I don’t think anyone’s surprised that Spitzer cheated. Or that he fucked a hooker and tried to do so sans a penis shield. Or that he spent $80,000 cheating with the ho (or hoes).
Geh!
Also predictable: a flurry of editorials blabbing about how human beings, swans and pretty much every other form of life once thought to be capable of monogamy are not b/c science proves it!!
After all, self-control and genuine emotion is for losers!!1! Or wormz
One especially hilarious extended soliloquy in The Los Angeles Times (link above) was titled “Want a man, or a worm?” David P. Barash, an evolutionary biologist (natch) argues that the only living beings capable of self-control are a particular brand of parasitic worm:
“One species that is, and, significantly, perhaps the only one that could be reliably designated as such [monogamous that is], is Diplozöon paradoxum, a parasitic worm that inhabits the intestines of fish. Among these animals, male and female pair up while adolescents; their bodies literally fuse together, whereupon they remain sexually faithful until death does not them part.

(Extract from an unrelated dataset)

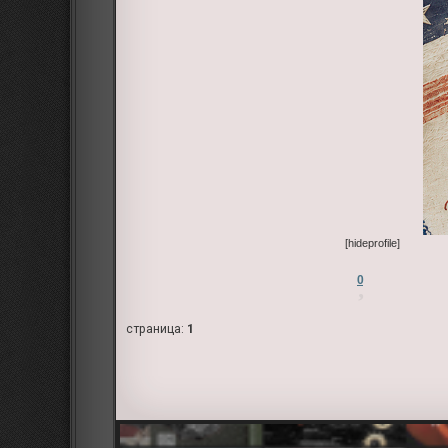
[hideprofile]
0
страница:
1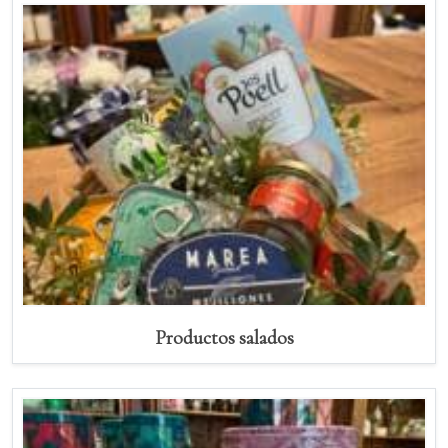
Productos salados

One of the most important insights of modern evolutionary biology has been an enhanced understanding of male-female differences, deriving especially from the production of sperm versus eggs. Because sperm are produced in vast numbers, with little if any required parental follow-through, males of most species are aggressive sexual adventurers, inclined to engage in sex with multiple partners when they can. Males who succeed in doing so leave more descendants.”
When you find yourself making the same tired excuses (except worse and less intelligent) that walking greased up brainfart Ethan Hawke made when caught cheating on brainy studette Uma Thurman (and their two kids) it’s time to go back to the drawing board and reconsider your “important insights.”